The method may further include modifying a physical address of mapping information corresponding to the first data unit to be identical to a physical address of mapping information corresponding to the second data unit upon determining that the first data unit is redundant with respect to the second data unit.
The method may further include performing garbage collection or wear leveling in an invalid area of the data storage unit in which the first data unit is stored upon determining that the first data unit is redundant based on the redundancy information corresponding to the first data unit, wherein the data storage unit comprises flash memory.
The method may further include performing a deduplication operation, wherein the deduplication operation comprises erasing an area in which the first data unit is stored in the data storage unit based on the redundancy information corresponding to the first data unit, and updating the redundancy information corresponding to the first data unit.
Performing the deduplication operation may further include changing a physical address of mapping information corresponding to the first data unit to a physical address of mapping information corresponding to the second data unit upon determining that the first data unit is redundant with respect to the second data unit.
The deduplication operation may progress to additional data units when a request from the external host is not pending after outputting the message and after determining whether the first data unit is redundant.
Additional operations may not be performed between writing the first data to the data storage unit and determining whether the first data unit is redundant, when determining whether the first data unit is redundant is performed subsequent to writing the first data to the data storage unit.
According to an exemplary embodiment of the present invention, a storage device includes a hashing unit configured to generate a hash value of a first data unit included in first data received from an external host, a data storage unit configured to store second data received prior to the first data, a hash information storage unit configured to store information relating to a hash value of at least one second data unit included in the second data, a redundancy information storage unit configured to store redundancy information corresponding to the at least one second data unit and indicating whether the at least one second data unit is redundant, and a control unit configured to determine redundancy of the first data unit upon receiving the first data from the external host. Determining the redundancy of the first data unit is performed subsequent to or in parallel with writing the first data to the data storage unit. Determining the redundancy of the first data unit includes determining whether the first data unit is redundant based on the information relating to the hash value of the at least one second data unit and the hash value of the first data unit. The control unit is further configured to write redundancy information corresponding to the first data unit and indicating whether the first data unit is redundant to the redundancy information storage unit upon determining the redundancy of the first data unit.

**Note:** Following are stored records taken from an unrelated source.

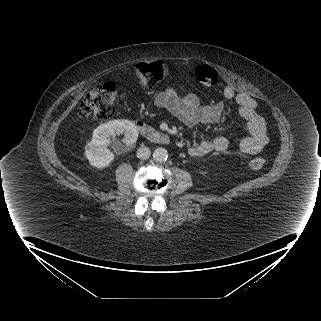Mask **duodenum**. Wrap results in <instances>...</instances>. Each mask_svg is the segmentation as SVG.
<instances>
[{
    "label": "duodenum",
    "instance_id": "1",
    "mask_svg": "<svg viewBox=\"0 0 321 321\" xmlns=\"http://www.w3.org/2000/svg\"><path fill=\"white\" fill-rule=\"evenodd\" d=\"M134 124L137 130L148 140L162 145L169 144L170 138L166 133L153 128L142 120H135Z\"/></svg>",
    "mask_w": 321,
    "mask_h": 321
}]
</instances>
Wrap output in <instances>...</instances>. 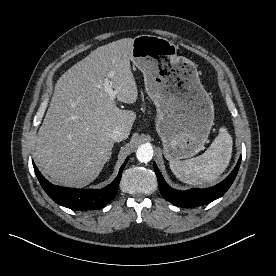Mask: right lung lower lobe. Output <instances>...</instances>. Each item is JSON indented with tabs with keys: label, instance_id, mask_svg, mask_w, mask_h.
<instances>
[{
	"label": "right lung lower lobe",
	"instance_id": "98d812e1",
	"mask_svg": "<svg viewBox=\"0 0 276 276\" xmlns=\"http://www.w3.org/2000/svg\"><path fill=\"white\" fill-rule=\"evenodd\" d=\"M127 160L128 158L121 166L119 174L115 180L100 190L72 189L55 186L44 178L34 163L33 167L43 189L56 203L72 210H93L105 206L115 197L118 191L122 171L127 163Z\"/></svg>",
	"mask_w": 276,
	"mask_h": 276
}]
</instances>
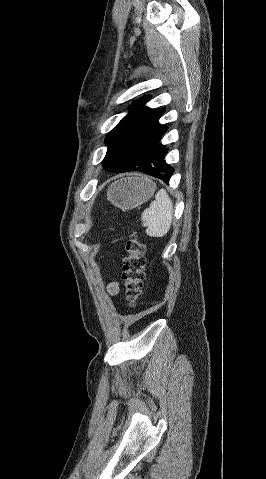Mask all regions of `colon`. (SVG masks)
<instances>
[{"label": "colon", "instance_id": "5ec220e1", "mask_svg": "<svg viewBox=\"0 0 266 479\" xmlns=\"http://www.w3.org/2000/svg\"><path fill=\"white\" fill-rule=\"evenodd\" d=\"M145 245L139 237H129L124 244L123 278L126 300L135 305L143 292L145 280Z\"/></svg>", "mask_w": 266, "mask_h": 479}]
</instances>
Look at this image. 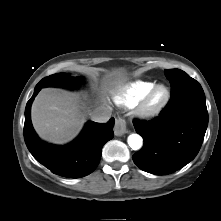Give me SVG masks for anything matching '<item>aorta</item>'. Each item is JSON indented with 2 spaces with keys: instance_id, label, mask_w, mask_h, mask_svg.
Wrapping results in <instances>:
<instances>
[{
  "instance_id": "obj_1",
  "label": "aorta",
  "mask_w": 221,
  "mask_h": 221,
  "mask_svg": "<svg viewBox=\"0 0 221 221\" xmlns=\"http://www.w3.org/2000/svg\"><path fill=\"white\" fill-rule=\"evenodd\" d=\"M128 145L133 149V150H138L142 147L143 144V139L140 135L138 134H131L128 137Z\"/></svg>"
}]
</instances>
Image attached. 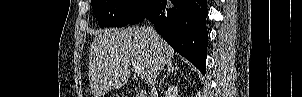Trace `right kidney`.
Wrapping results in <instances>:
<instances>
[{
  "mask_svg": "<svg viewBox=\"0 0 302 97\" xmlns=\"http://www.w3.org/2000/svg\"><path fill=\"white\" fill-rule=\"evenodd\" d=\"M178 94V87L177 86H171L169 87L166 96L167 97H177Z\"/></svg>",
  "mask_w": 302,
  "mask_h": 97,
  "instance_id": "ca27d5eb",
  "label": "right kidney"
}]
</instances>
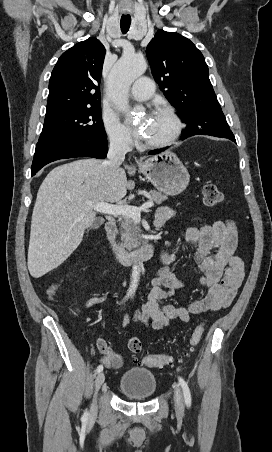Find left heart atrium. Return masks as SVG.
<instances>
[{
    "mask_svg": "<svg viewBox=\"0 0 272 452\" xmlns=\"http://www.w3.org/2000/svg\"><path fill=\"white\" fill-rule=\"evenodd\" d=\"M147 124L148 123L143 122L139 125L133 126L134 133L137 136H144L146 133Z\"/></svg>",
    "mask_w": 272,
    "mask_h": 452,
    "instance_id": "1",
    "label": "left heart atrium"
}]
</instances>
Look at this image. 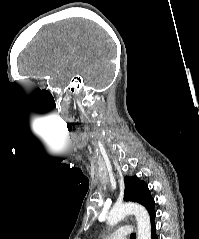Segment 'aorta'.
<instances>
[{"instance_id": "obj_1", "label": "aorta", "mask_w": 199, "mask_h": 239, "mask_svg": "<svg viewBox=\"0 0 199 239\" xmlns=\"http://www.w3.org/2000/svg\"><path fill=\"white\" fill-rule=\"evenodd\" d=\"M130 214H133L136 217L138 228L137 239H151V225L149 214L147 210L139 204H115L107 217V224L109 226H115Z\"/></svg>"}]
</instances>
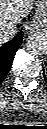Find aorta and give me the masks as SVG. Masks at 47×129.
<instances>
[{
    "mask_svg": "<svg viewBox=\"0 0 47 129\" xmlns=\"http://www.w3.org/2000/svg\"><path fill=\"white\" fill-rule=\"evenodd\" d=\"M26 48L32 54H44L47 52V40L41 34H32L26 40Z\"/></svg>",
    "mask_w": 47,
    "mask_h": 129,
    "instance_id": "1",
    "label": "aorta"
}]
</instances>
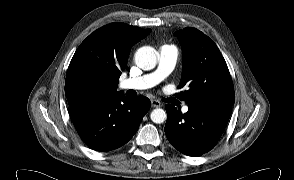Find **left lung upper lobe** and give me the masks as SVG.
Here are the masks:
<instances>
[{
    "mask_svg": "<svg viewBox=\"0 0 294 180\" xmlns=\"http://www.w3.org/2000/svg\"><path fill=\"white\" fill-rule=\"evenodd\" d=\"M175 35L183 49V75L178 88L188 86L183 93L186 102L232 106V79L216 44L195 28H184Z\"/></svg>",
    "mask_w": 294,
    "mask_h": 180,
    "instance_id": "1",
    "label": "left lung upper lobe"
}]
</instances>
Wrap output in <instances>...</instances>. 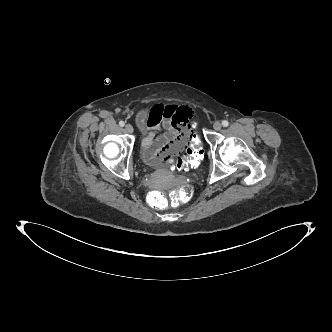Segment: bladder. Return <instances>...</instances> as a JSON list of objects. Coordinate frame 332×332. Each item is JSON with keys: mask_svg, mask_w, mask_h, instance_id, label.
Returning a JSON list of instances; mask_svg holds the SVG:
<instances>
[{"mask_svg": "<svg viewBox=\"0 0 332 332\" xmlns=\"http://www.w3.org/2000/svg\"><path fill=\"white\" fill-rule=\"evenodd\" d=\"M143 159H144V162H145L147 165L151 166V167H155V168H157V167L160 166V163L149 161V160H147V159L145 158L144 155H143Z\"/></svg>", "mask_w": 332, "mask_h": 332, "instance_id": "bladder-1", "label": "bladder"}]
</instances>
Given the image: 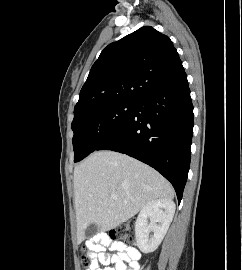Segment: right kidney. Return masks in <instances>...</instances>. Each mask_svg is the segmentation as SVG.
I'll use <instances>...</instances> for the list:
<instances>
[{"label": "right kidney", "instance_id": "obj_1", "mask_svg": "<svg viewBox=\"0 0 242 270\" xmlns=\"http://www.w3.org/2000/svg\"><path fill=\"white\" fill-rule=\"evenodd\" d=\"M175 213V203L169 199H155L140 211L135 222V237L138 248L149 253L155 251L167 233ZM150 218V223H148ZM153 235L149 237V233Z\"/></svg>", "mask_w": 242, "mask_h": 270}]
</instances>
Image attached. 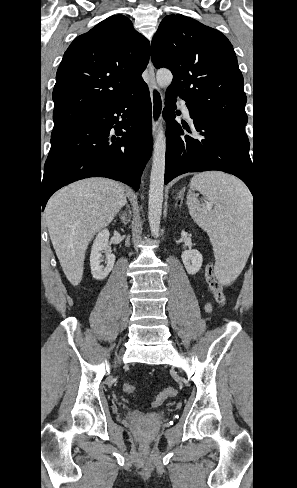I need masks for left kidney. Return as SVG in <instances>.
<instances>
[{"label": "left kidney", "mask_w": 297, "mask_h": 488, "mask_svg": "<svg viewBox=\"0 0 297 488\" xmlns=\"http://www.w3.org/2000/svg\"><path fill=\"white\" fill-rule=\"evenodd\" d=\"M181 258L186 271L190 275H194L199 272L203 262V257L199 251L195 249L185 250L182 253Z\"/></svg>", "instance_id": "5707ae66"}]
</instances>
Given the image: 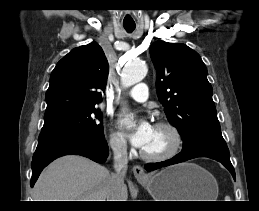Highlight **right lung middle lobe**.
<instances>
[{
	"instance_id": "1",
	"label": "right lung middle lobe",
	"mask_w": 259,
	"mask_h": 211,
	"mask_svg": "<svg viewBox=\"0 0 259 211\" xmlns=\"http://www.w3.org/2000/svg\"><path fill=\"white\" fill-rule=\"evenodd\" d=\"M102 117L103 114L99 109L96 107H90L62 119L44 123L40 134L78 132L91 135H102Z\"/></svg>"
}]
</instances>
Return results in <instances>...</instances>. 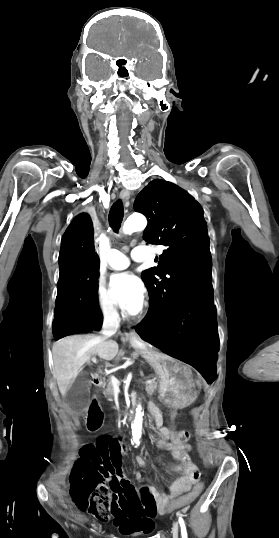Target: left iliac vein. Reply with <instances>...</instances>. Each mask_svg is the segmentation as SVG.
Returning <instances> with one entry per match:
<instances>
[{
  "label": "left iliac vein",
  "mask_w": 279,
  "mask_h": 538,
  "mask_svg": "<svg viewBox=\"0 0 279 538\" xmlns=\"http://www.w3.org/2000/svg\"><path fill=\"white\" fill-rule=\"evenodd\" d=\"M179 527L178 523L174 522L172 527L173 538H178Z\"/></svg>",
  "instance_id": "left-iliac-vein-1"
}]
</instances>
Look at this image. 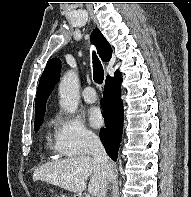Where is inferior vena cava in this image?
Masks as SVG:
<instances>
[{"label": "inferior vena cava", "mask_w": 191, "mask_h": 197, "mask_svg": "<svg viewBox=\"0 0 191 197\" xmlns=\"http://www.w3.org/2000/svg\"><path fill=\"white\" fill-rule=\"evenodd\" d=\"M88 148L90 155L102 164L105 169V180L97 197H106L107 187L111 176V163L109 157L98 136L91 134L88 136Z\"/></svg>", "instance_id": "inferior-vena-cava-1"}]
</instances>
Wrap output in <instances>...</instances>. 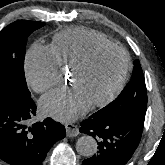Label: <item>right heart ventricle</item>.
Listing matches in <instances>:
<instances>
[{"instance_id":"1","label":"right heart ventricle","mask_w":165,"mask_h":165,"mask_svg":"<svg viewBox=\"0 0 165 165\" xmlns=\"http://www.w3.org/2000/svg\"><path fill=\"white\" fill-rule=\"evenodd\" d=\"M110 43L113 42L94 30L74 27L56 34L51 47L60 65L71 69L94 46Z\"/></svg>"}]
</instances>
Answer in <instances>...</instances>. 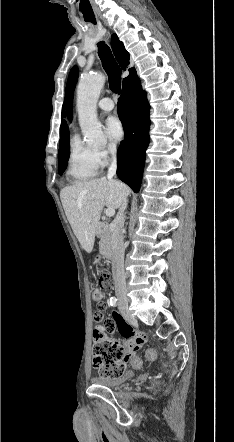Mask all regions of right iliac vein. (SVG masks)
<instances>
[{
    "instance_id": "1",
    "label": "right iliac vein",
    "mask_w": 234,
    "mask_h": 442,
    "mask_svg": "<svg viewBox=\"0 0 234 442\" xmlns=\"http://www.w3.org/2000/svg\"><path fill=\"white\" fill-rule=\"evenodd\" d=\"M120 310H121L122 314L124 315V317H125L128 321H130V322H132V323L135 322L134 317H132V315L130 314V312H129V310H128V302H127V301H121V302H120Z\"/></svg>"
}]
</instances>
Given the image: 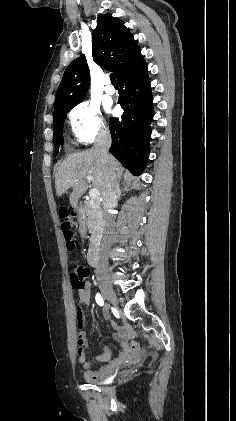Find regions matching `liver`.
Returning <instances> with one entry per match:
<instances>
[{
	"instance_id": "6515ba94",
	"label": "liver",
	"mask_w": 236,
	"mask_h": 421,
	"mask_svg": "<svg viewBox=\"0 0 236 421\" xmlns=\"http://www.w3.org/2000/svg\"><path fill=\"white\" fill-rule=\"evenodd\" d=\"M110 168H120V162L114 156H109L107 162H102L96 148H89L83 152L68 154L65 160L58 164L55 172V186L57 196L64 194L68 188H72L69 202L72 208H77L78 200L89 184L86 176H93L92 186L99 190V196H103L107 182H109ZM127 172L124 178L127 180Z\"/></svg>"
}]
</instances>
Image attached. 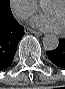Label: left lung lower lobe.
<instances>
[{
  "instance_id": "1",
  "label": "left lung lower lobe",
  "mask_w": 65,
  "mask_h": 89,
  "mask_svg": "<svg viewBox=\"0 0 65 89\" xmlns=\"http://www.w3.org/2000/svg\"><path fill=\"white\" fill-rule=\"evenodd\" d=\"M46 54L52 63L65 69V38L59 40L55 50L48 51Z\"/></svg>"
}]
</instances>
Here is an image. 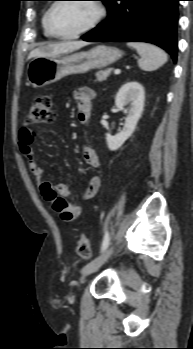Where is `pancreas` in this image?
<instances>
[{
  "instance_id": "pancreas-1",
  "label": "pancreas",
  "mask_w": 193,
  "mask_h": 349,
  "mask_svg": "<svg viewBox=\"0 0 193 349\" xmlns=\"http://www.w3.org/2000/svg\"><path fill=\"white\" fill-rule=\"evenodd\" d=\"M112 69L108 68L106 70L98 71L96 73V81L102 82L107 79V77L110 75Z\"/></svg>"
}]
</instances>
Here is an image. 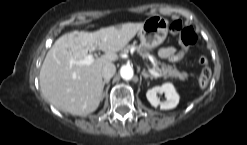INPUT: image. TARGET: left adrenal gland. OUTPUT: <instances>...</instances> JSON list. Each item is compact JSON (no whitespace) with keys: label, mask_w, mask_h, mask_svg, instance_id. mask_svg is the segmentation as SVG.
I'll use <instances>...</instances> for the list:
<instances>
[{"label":"left adrenal gland","mask_w":247,"mask_h":145,"mask_svg":"<svg viewBox=\"0 0 247 145\" xmlns=\"http://www.w3.org/2000/svg\"><path fill=\"white\" fill-rule=\"evenodd\" d=\"M142 75L145 79H147V78L153 79L154 78L152 75H149L145 70L142 71Z\"/></svg>","instance_id":"1"}]
</instances>
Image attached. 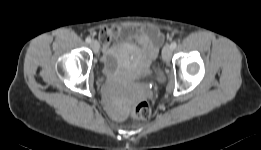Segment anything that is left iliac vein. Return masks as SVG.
Segmentation results:
<instances>
[{
    "label": "left iliac vein",
    "instance_id": "obj_1",
    "mask_svg": "<svg viewBox=\"0 0 261 150\" xmlns=\"http://www.w3.org/2000/svg\"><path fill=\"white\" fill-rule=\"evenodd\" d=\"M172 56V48L169 45H165L162 50V58L163 60L168 63L170 62Z\"/></svg>",
    "mask_w": 261,
    "mask_h": 150
}]
</instances>
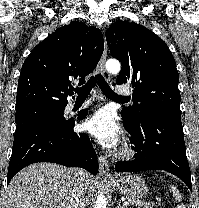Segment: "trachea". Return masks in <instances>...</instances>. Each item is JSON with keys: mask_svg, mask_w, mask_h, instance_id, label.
<instances>
[{"mask_svg": "<svg viewBox=\"0 0 199 208\" xmlns=\"http://www.w3.org/2000/svg\"><path fill=\"white\" fill-rule=\"evenodd\" d=\"M98 84L99 88L102 92L109 98L115 101H128L127 98L119 97L108 85L105 81L104 77L101 74H97L96 76H92L90 80L79 89H76L75 92L78 94V99H86L93 87Z\"/></svg>", "mask_w": 199, "mask_h": 208, "instance_id": "3493384b", "label": "trachea"}]
</instances>
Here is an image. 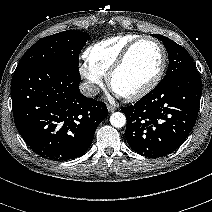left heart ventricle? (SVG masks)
<instances>
[{
	"mask_svg": "<svg viewBox=\"0 0 212 212\" xmlns=\"http://www.w3.org/2000/svg\"><path fill=\"white\" fill-rule=\"evenodd\" d=\"M161 59V51L155 44L144 42L137 45L113 79L114 91L128 95L145 86L157 73Z\"/></svg>",
	"mask_w": 212,
	"mask_h": 212,
	"instance_id": "b2bd125f",
	"label": "left heart ventricle"
}]
</instances>
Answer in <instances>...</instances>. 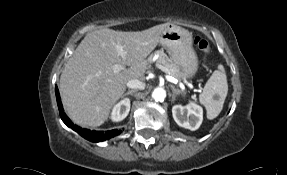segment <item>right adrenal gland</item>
I'll use <instances>...</instances> for the list:
<instances>
[{
    "instance_id": "right-adrenal-gland-1",
    "label": "right adrenal gland",
    "mask_w": 287,
    "mask_h": 175,
    "mask_svg": "<svg viewBox=\"0 0 287 175\" xmlns=\"http://www.w3.org/2000/svg\"><path fill=\"white\" fill-rule=\"evenodd\" d=\"M134 92H136V90H129V91H127L125 94H124V96H127V95H133V93Z\"/></svg>"
}]
</instances>
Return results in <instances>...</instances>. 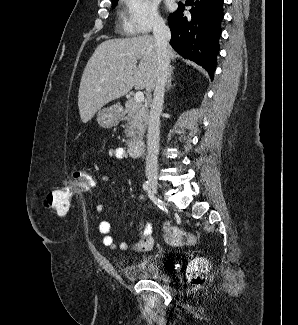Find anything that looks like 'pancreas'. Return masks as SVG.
Instances as JSON below:
<instances>
[{"label":"pancreas","instance_id":"cf45deb5","mask_svg":"<svg viewBox=\"0 0 298 325\" xmlns=\"http://www.w3.org/2000/svg\"><path fill=\"white\" fill-rule=\"evenodd\" d=\"M148 106L142 102H135L134 98H128L125 102V110L122 120H127L125 134L126 144H131L136 138H142L144 128L149 120Z\"/></svg>","mask_w":298,"mask_h":325}]
</instances>
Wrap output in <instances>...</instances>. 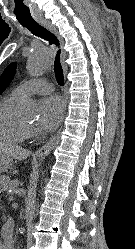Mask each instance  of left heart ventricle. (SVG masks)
<instances>
[{
    "mask_svg": "<svg viewBox=\"0 0 135 249\" xmlns=\"http://www.w3.org/2000/svg\"><path fill=\"white\" fill-rule=\"evenodd\" d=\"M24 124L29 125L30 123L28 121H24Z\"/></svg>",
    "mask_w": 135,
    "mask_h": 249,
    "instance_id": "b2bd125f",
    "label": "left heart ventricle"
}]
</instances>
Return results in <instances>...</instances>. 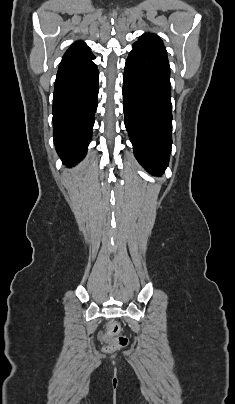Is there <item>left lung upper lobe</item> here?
<instances>
[{
    "instance_id": "5c2ea615",
    "label": "left lung upper lobe",
    "mask_w": 235,
    "mask_h": 404,
    "mask_svg": "<svg viewBox=\"0 0 235 404\" xmlns=\"http://www.w3.org/2000/svg\"><path fill=\"white\" fill-rule=\"evenodd\" d=\"M135 45H142L166 54V49L162 40L155 34L146 33L140 36L139 40L134 43Z\"/></svg>"
}]
</instances>
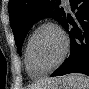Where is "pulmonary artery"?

The control unit may further be configured to erase an area in which the first data unit is stored in the data storage unit based on the redundancy information corresponding to the first data unit, and perform a deduplication operation comprising updating the redundancy information corresponding to the first data unit.
The control unit may be configured to perform the deduplication operation when a request from the external host is not pending after storing the second data and determining the redundancy of the first data unit.
The control unit may further be configured to change a physical address of mapping information corresponding to the first data unit to a physical address of mapping information corresponding to the at least one second data unit while determining the redundancy of the first data unit, upon determining that the first data unit is redundant.
The control unit may further be configured to change a physical address of mapping information corresponding to the first data unit to a physical address of mapping information corresponding to the at least one second data unit during the deduplication operation, upon determining that the first data unit is redundant with respect to the at least one second data unit.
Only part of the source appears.